• DATASET RECORDS:
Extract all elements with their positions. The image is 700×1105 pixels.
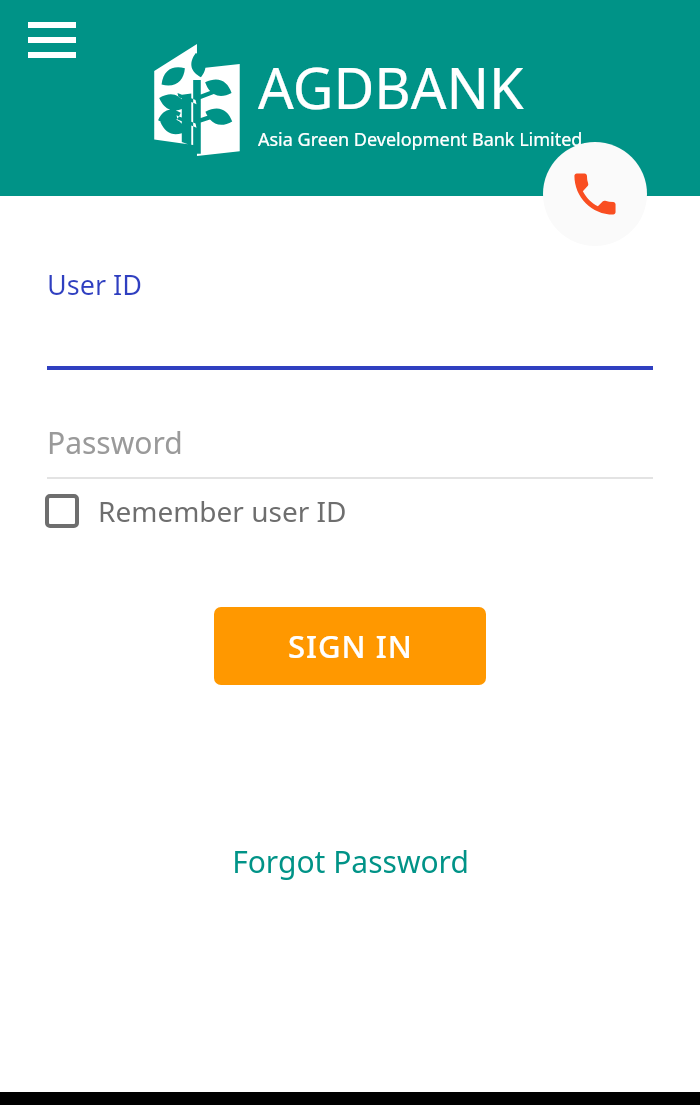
button[interactable]: Password bbox=[0, 372, 700, 482]
staticText: Password bbox=[47, 422, 183, 463]
staticText: Forgot Password bbox=[232, 841, 469, 882]
staticText: Remember user ID bbox=[98, 492, 347, 530]
button[interactable]: User ID bbox=[0, 196, 700, 372]
button[interactable]: Call bbox=[543, 142, 647, 246]
button[interactable]: Forgot Password bbox=[220, 835, 481, 888]
staticText: Asia Green Development Bank Limited. bbox=[258, 127, 588, 152]
staticText: User ID bbox=[47, 266, 142, 303]
button[interactable]: SIGN IN bbox=[214, 607, 486, 685]
button[interactable]: Remember user ID bbox=[42, 482, 347, 540]
staticText: AGDBANK bbox=[258, 49, 524, 125]
staticText: SIGN IN bbox=[288, 625, 413, 667]
button[interactable]: Menu bbox=[16, 12, 88, 68]
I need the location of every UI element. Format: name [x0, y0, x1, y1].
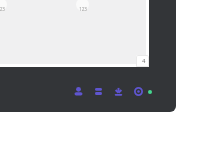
staticText: 123 [79, 6, 87, 12]
button[interactable]: Settings [132, 85, 145, 98]
button[interactable]: Downloads [112, 85, 125, 98]
button[interactable]: 123 [76, 0, 89, 11]
staticText: 123 [0, 6, 5, 12]
button[interactable]: 123 [0, 0, 7, 11]
other: Online [148, 90, 152, 94]
button[interactable]: Library [92, 85, 105, 98]
staticText: 4 [142, 57, 146, 65]
button[interactable]: 4 [136, 55, 149, 67]
button[interactable]: Account [72, 85, 85, 98]
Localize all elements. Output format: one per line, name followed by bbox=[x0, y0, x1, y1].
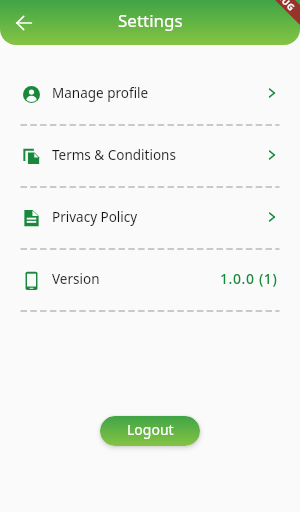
button[interactable]: Back bbox=[6, 5, 41, 40]
button[interactable]: Privacy Policy bbox=[0, 188, 300, 249]
staticText: Version bbox=[52, 270, 100, 288]
staticText: Privacy Policy bbox=[52, 208, 138, 226]
button[interactable]: Version bbox=[0, 250, 300, 311]
button[interactable]: Logout bbox=[100, 416, 200, 446]
staticText: Manage profile bbox=[52, 84, 149, 102]
staticText: 1.0.0 (1) bbox=[220, 269, 278, 288]
button[interactable]: Terms & Conditions bbox=[0, 126, 300, 187]
staticText: Terms & Conditions bbox=[52, 146, 176, 164]
staticText: Settings bbox=[118, 9, 183, 32]
button[interactable]: Manage profile bbox=[0, 64, 300, 125]
staticText: DEBUG bbox=[266, 0, 298, 13]
staticText: Logout bbox=[127, 420, 174, 439]
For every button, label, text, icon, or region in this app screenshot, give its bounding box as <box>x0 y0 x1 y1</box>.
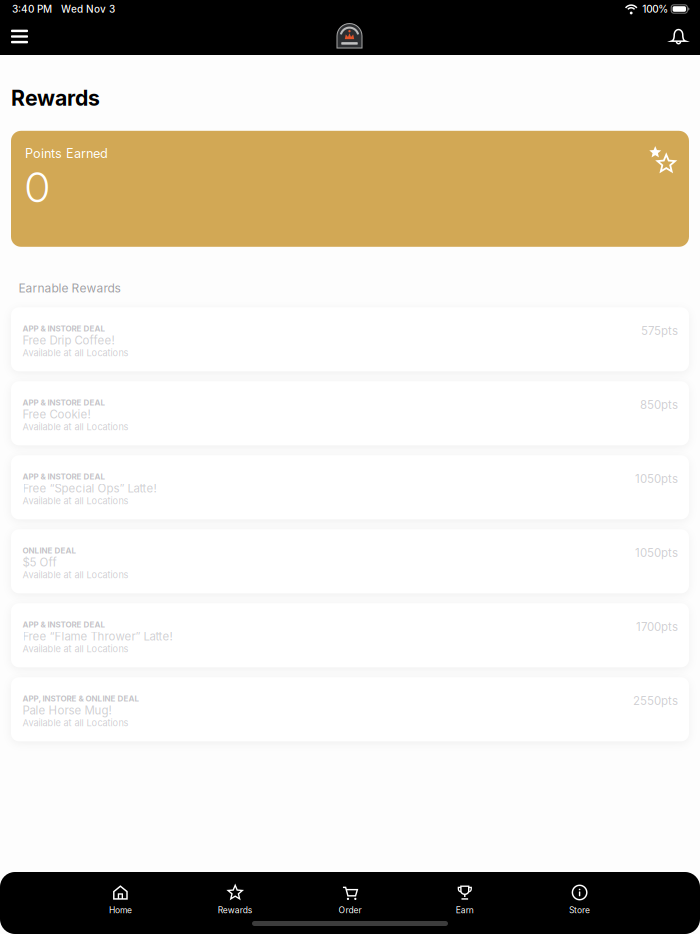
staticText: Available at all Locations <box>22 421 128 432</box>
button[interactable]: APP & INSTORE DEAL <box>11 603 689 667</box>
staticText: Available at all Locations <box>22 569 128 580</box>
staticText: 3:40 PM <box>12 3 52 15</box>
staticText: Earn <box>456 905 474 915</box>
staticText: Available at all Locations <box>22 643 128 654</box>
button[interactable]: Order <box>293 883 407 917</box>
staticText: APP & INSTORE DEAL <box>22 398 106 408</box>
staticText: Order <box>338 905 362 915</box>
staticText: APP & INSTORE DEAL <box>22 472 106 482</box>
button[interactable]: Rewards <box>178 883 293 917</box>
staticText: Wed Nov 3 <box>61 3 115 15</box>
staticText: $5 Off <box>22 556 56 569</box>
button[interactable]: APP & INSTORE DEAL <box>11 455 689 519</box>
staticText: Free “Special Ops” Latte! <box>22 482 156 495</box>
staticText: 1050pts <box>635 546 678 560</box>
staticText: ONLINE DEAL <box>22 546 76 556</box>
staticText: Available at all Locations <box>22 495 128 506</box>
staticText: APP, INSTORE & ONLINE DEAL <box>22 694 140 704</box>
staticText: Earnable Rewards <box>18 281 120 295</box>
staticText: Store <box>569 905 590 915</box>
staticText: 1050pts <box>635 472 678 486</box>
staticText: Free “Flame Thrower” Latte! <box>22 630 172 643</box>
staticText: Rewards <box>218 905 253 915</box>
staticText: 2550pts <box>633 694 678 708</box>
button[interactable]: ONLINE DEAL <box>11 529 689 593</box>
button[interactable]: Notifications <box>649 18 700 55</box>
staticText: Rewards <box>11 85 100 111</box>
button[interactable]: Home <box>63 883 178 917</box>
button[interactable]: APP, INSTORE & ONLINE DEAL <box>11 677 689 741</box>
staticText: Free Cookie! <box>22 408 90 421</box>
button[interactable]: Earn <box>407 883 522 917</box>
staticText: Available at all Locations <box>22 717 128 728</box>
button[interactable]: Menu <box>0 18 50 55</box>
staticText: APP & INSTORE DEAL <box>22 324 106 334</box>
staticText: Free Drip Coffee! <box>22 334 114 347</box>
staticText: APP & INSTORE DEAL <box>22 620 106 630</box>
staticText: 100% <box>642 3 668 15</box>
button[interactable]: APP & INSTORE DEAL <box>11 307 689 371</box>
staticText: 0 <box>25 162 50 212</box>
staticText: 850pts <box>640 398 678 412</box>
staticText: Points Earned <box>25 146 108 161</box>
staticText: 575pts <box>641 324 678 338</box>
staticText: Pale Horse Mug! <box>22 704 112 717</box>
staticText: Available at all Locations <box>22 347 128 358</box>
button[interactable]: Store <box>522 883 637 917</box>
button[interactable]: APP & INSTORE DEAL <box>11 381 689 445</box>
staticText: 1700pts <box>636 620 678 634</box>
staticText: Home <box>109 905 132 915</box>
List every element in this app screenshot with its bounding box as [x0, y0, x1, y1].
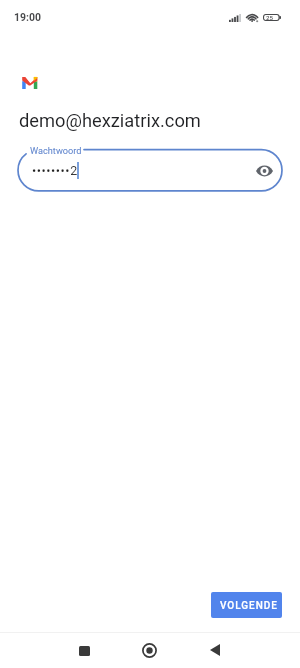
- button[interactable]: Show password: [254, 160, 275, 181]
- staticText: 25: [266, 14, 274, 21]
- button[interactable]: Recents: [70, 636, 99, 665]
- staticText: Wachtwoord: [30, 145, 82, 156]
- staticText: ••••••••2: [32, 163, 78, 178]
- button[interactable]: VOLGENDE: [211, 592, 282, 618]
- staticText: demo@hexziatrix.com: [19, 110, 201, 131]
- button[interactable]: Home: [135, 636, 164, 665]
- staticText: 19:00: [14, 11, 42, 23]
- staticText: VOLGENDE: [220, 600, 278, 612]
- button[interactable]: Back: [200, 635, 229, 664]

• WORK ORDER: Search the listing above for the string "Home" and copy each line that has it.

• SOLVED EXERCISE:
button[interactable]: Home <box>63 883 178 917</box>
staticText: Home <box>109 905 132 915</box>
- button[interactable]: Home: [135, 636, 164, 665]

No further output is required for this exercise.